One doesn’t often dig into the meaning of a word, the essence behind it, or the root of the word itself. Brené Brown does this like a champ in her book, The Gifts of Imperfection. One word’s meaning stuck out to me more than others, a word that defines my journey to an open heart: courage. The root of the word courage is in fact heart (cor). Brené defines courage as the ability to speak one’s mind by telling all one’s heart. This might have been the single most vulnerable action in my journey as it was what I most struggled with in my downfall.
My heart was shrunken and shriveled, unable to reveal the truth it held deep in its shadowy depth. I needed courage like I needed air. It was every bit as vital as the breath I took to survive. Yet, when I reached down to sit with my heart and the truth it carried, I was frozen with fear.
Instead of courageously speaking my mind by revealing the truth in my heart, I gave into fear and stayed silent. The repercussions, it turns out, for stifling your essence and what you know in your heart to be true, is steep and as sharp as lies.
Although I attempted to be honest with myself, I shivered at the thought of allowing anyone else to hear the truth. Courage requires vulnerability (another of Brene’s choice words), a powerful act that most people deny themselves of. Allowing myself to be deeply seen and known by revealing my deepest fears and desires was my key to my open heart.
I understood that by owning my truth and setting it free, my life would certainly be flipped upside down, unrecognizable even to me. I had nothing left to lose, because had I not chosen courage and stepped out to forge my own path, I would have become a lifeless extension of someone else’s dream.

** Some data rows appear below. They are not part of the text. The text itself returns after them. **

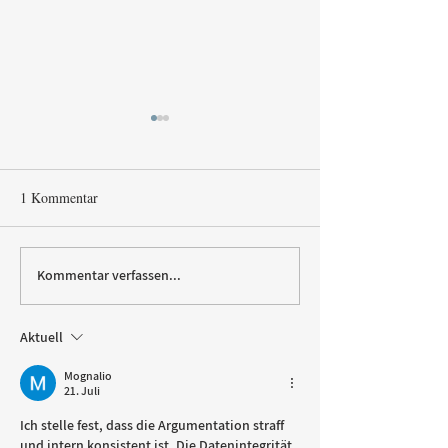
1 Kommentar
Kommentar verfassen...
Nordstil Sommer zieht
Nachhaltige Prod
Bilanz
auf der Nordstil
Aktuell
Mognalio
21. Juli
Ich stelle fest, dass die Argumentation straff 
und intern konsistent ist. Die Datenintegrität 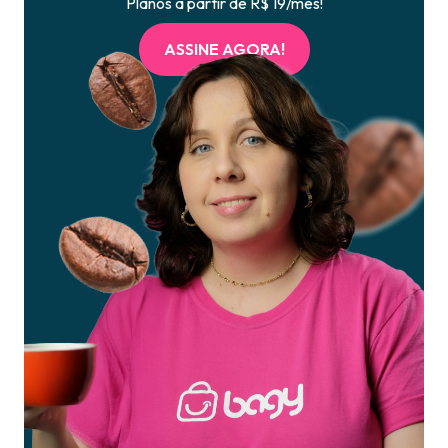
Planos a partir de R$ 19/mês!
ASSINE AGORA!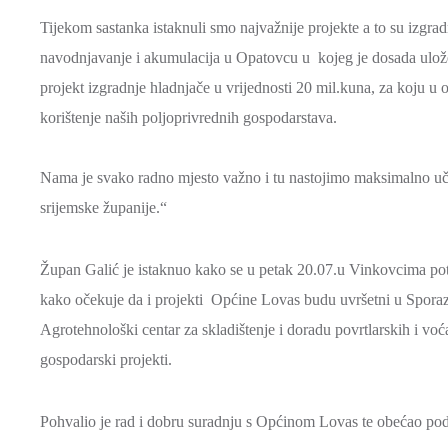
Tijekom sastanka istaknuli smo najvažnije projekte a to su izgra
navodnjavanje i akumulacija u Opatovcu u kojeg je dosada uloženo
projekt izgradnje hladnjače u vrijednosti 20 mil.kuna, za koju u
korištenje naših poljoprivrednih gospodarstava.
Nama je svako radno mjesto važno i tu nastojimo maksimalno u
srijemske županije.“
Župan Galić je istaknuo kako se u petak 20.07.u Vinkovcima pot
kako očekuje da i projekti Općine Lovas budu uvršetni u Sporazu
Agrotehnološki centar za skladištenje i doradu povrtlarskih i voć
gospodarski projekti.
Pohvalio je rad i dobru suradnju s Općinom Lovas te obećao pod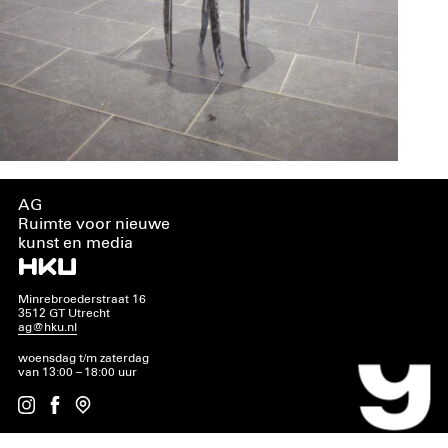
AG
Ruimte voor nieuwe
kunst en media
Minrebroederstraat 16
3512 GT Utrecht
ag@hku.nl
woensdag t/m zaterdag
van 13:00 – 18:00 uur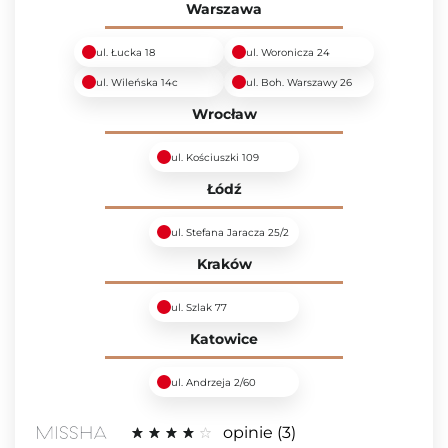
Warszawa
ul. Łucka 18
ul. Woronicza 24
ul. Wileńska 14c
ul. Boh. Warszawy 26
Wrocław
ul. Kościuszki 109
Łódź
ul. Stefana Jaracza 25/2
Kraków
ul. Szlak 77
Katowice
ul. Andrzeja 2/60
opinie
3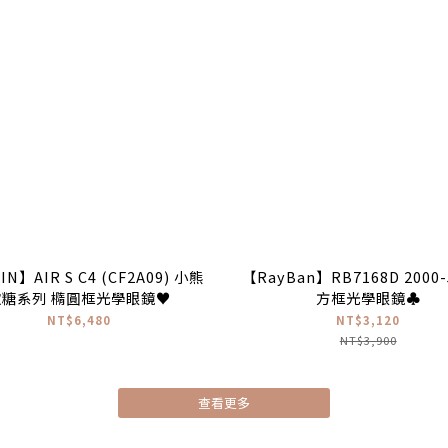
IN】AIR S C4 (CF2A09) 小熊
【RayBan】RB7168D 2000
軟糖系列 橢圓框光學眼鏡♥
方框光學眼鏡♣
NT$6,480
NT$3,120
NT$3,900
查看更多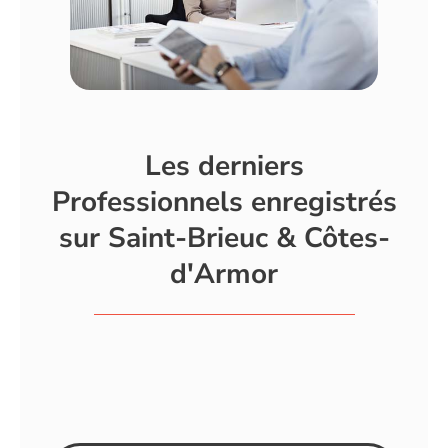
Les derniers
Professionnels enregistrés
sur Saint-Brieuc & Côtes-
d'Armor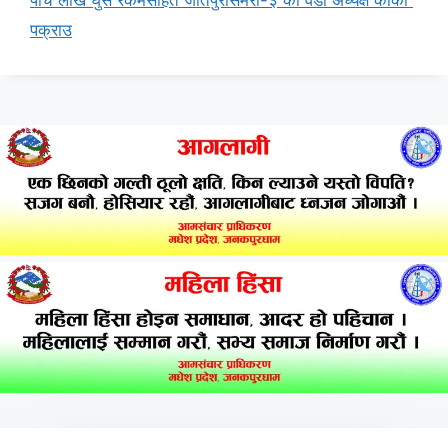
पक्राउ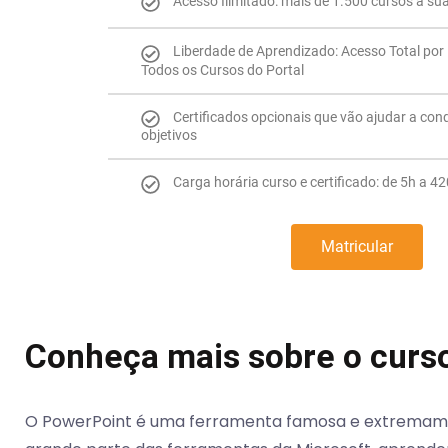
Acesso Ilimitado: mais de 1.500 cursos à su
Liberdade de Aprendizado: Acesso Total por 
Todos os Cursos do Portal
Certificados opcionais que vão ajudar a con
objetivos
Carga horária curso e certificado: de 5h a 4
Matricular
Conheça mais sobre o curs
O PowerPoint é uma ferramenta famosa e extremament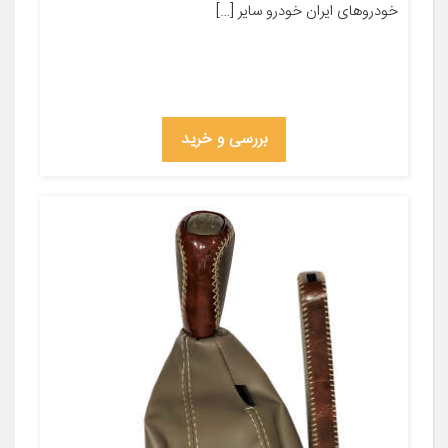
خودروهای ایران خودرو سایر […]
بررسی و خرید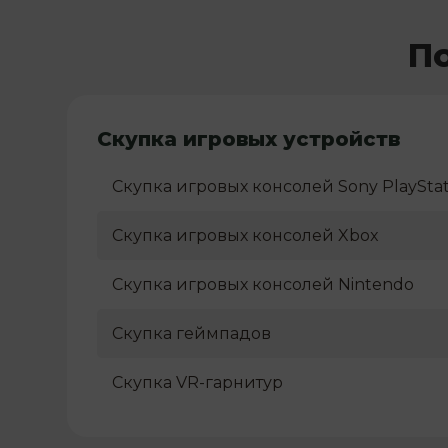
П
Скупка игровых устройств
Скупка игровых консолей Sony PlayStat
Скупка игровых консолей Xbox
Скупка игровых консолей Nintendo
Скупка геймпадов
Скупка VR-гарнитур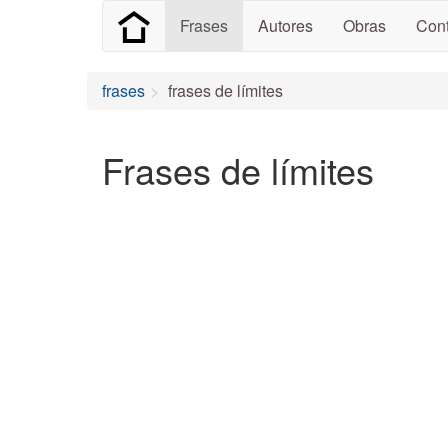
Frases
Autores
Obras
Cont
frases
frases de límites
Frases de límites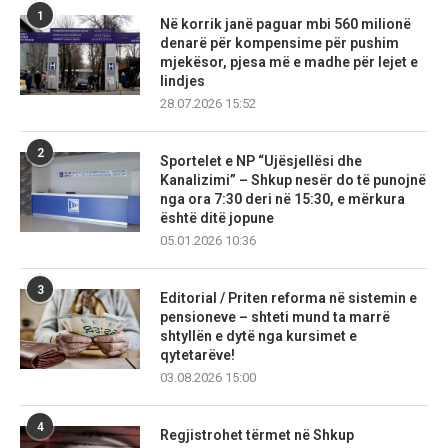
1
Në korrik janë paguar mbi 560 milionë
denarë për kompensime për pushim
mjekësor, pjesa më e madhe për lejet e
lindjes
28.07.2026 15:52
2
Sportelet e NP “Ujësjellësi dhe
Kanalizimi” – Shkup nesër do të punojnë
nga ora 7:30 deri në 15:30, e mërkura
është ditë jopune
05.01.2026 10:36
3
Editorial / Priten reforma në sistemin e
pensioneve – shteti mund ta marrë
shtyllën e dytë nga kursimet e
qytetarëve!
03.08.2026 15:00
4
Regjistrohet tërmet në Shkup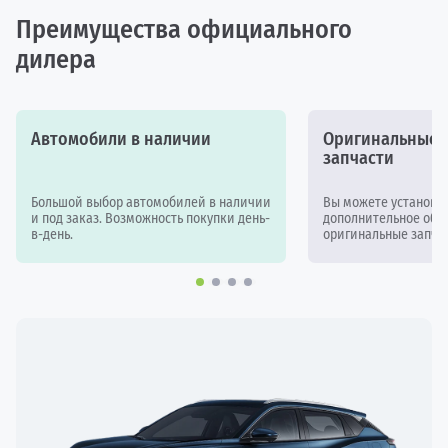
Преимущества официального
дилера
Автомобили в наличии
Оригинальные а
запчасти
Большой выбор автомобилей в наличии
Вы можете установи
и под заказ. Возможность покупки день-
дополнительное обор
в-день.
оригинальные запчас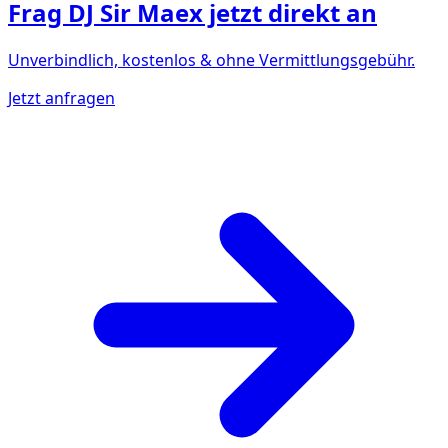
Frag
DJ Sir Maex
jetzt direkt an
Unverbindlich, kostenlos & ohne Vermittlungsgebühr.
Jetzt anfragen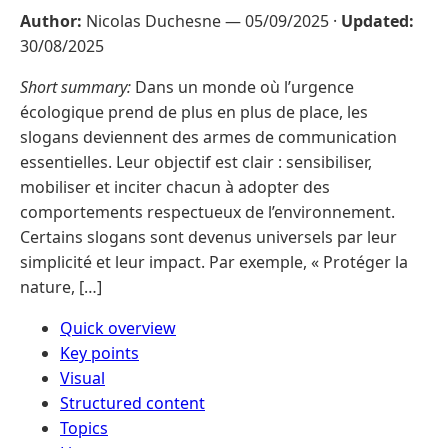
Author:
Nicolas Duchesne —
05/09/2025
·
Updated:
30/08/2025
Short summary:
Dans un monde où l’urgence
écologique prend de plus en plus de place, les
slogans deviennent des armes de communication
essentielles. Leur objectif est clair : sensibiliser,
mobiliser et inciter chacun à adopter des
comportements respectueux de l’environnement.
Certains slogans sont devenus universels par leur
simplicité et leur impact. Par exemple, « Protéger la
nature, […]
Quick overview
Key points
Visual
Structured content
Topics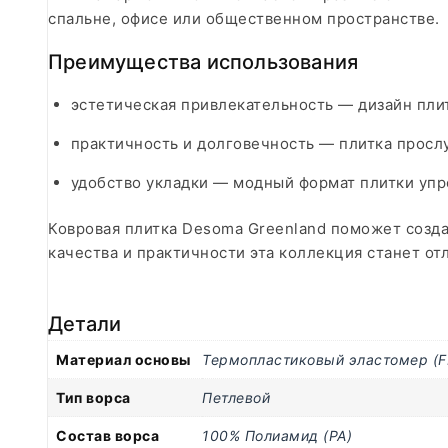
спальне, офисе или общественном пространстве.​
Преимущества использования
эстетическая привлекательность — дизайн пли
практичность и долговечность — плитка прослу
удобство укладки — модный формат плитки уп
Ковровая плитка Desoma Greenland поможет созда
качества и практичности эта коллекция станет о
Детали
Материал основы
Термопластиковый эластомер (F
Тип ворса
Петлевой
Состав ворса
100% Полиамид (PA)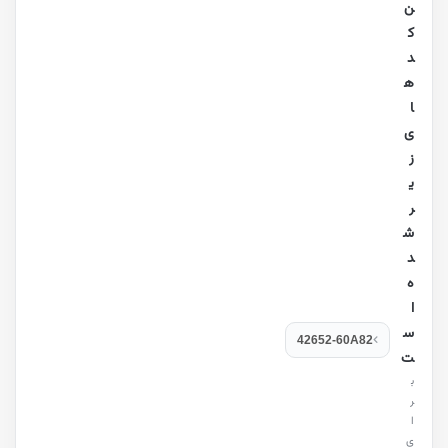
ن
ک
د
ه
ا
ی
ز
ی
ر
ش
د
ه
ا
س
42652-60A82
ت
ب
ر
ا
ی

When the next step seemed crippling and petrifying, I found that choosing someone I trust to remain accountable with was critical to moving forward. My sister, also known as my “courage companion,” helped lure the buried pieces of my shattered heart by offering me a safe place to unleash the ticking time bomb in my mind.
Those shards reflected what I needed desperately to be heard. I unconsciously let out a statement that I had held captive for far too long. I began to feel empowered and realized through this process how badly I needed to release the grip I held onto the status quo.
It takes an enormous amount of surrender. It takes letting go of the life you held together like pieces that never seemed to fit quite right. It takes letting go of the life you live so you can live the life you imagine.
Allowing my most vulnerable self to be seen was my ticket to begin a new journey, one soaked in authenticity and soul. Had I not chosen courage and slipped further into a half-lived life, I could not have received the imminent blessings awaiting. I couldn’t have opened my heart to reveal the shining light of my soul. I owe everything to courage.
What stands on the other side of your truth is a multitude of freedom in your heart, soul and body. Whatever it takes to cross over is undeniably worth it. Whatever pain, life changes, paralysis, confusion and darkness will eventually be set on fire with the light of living authentically in your own truth.
Before we can let the light in, we have to let go of the darkness.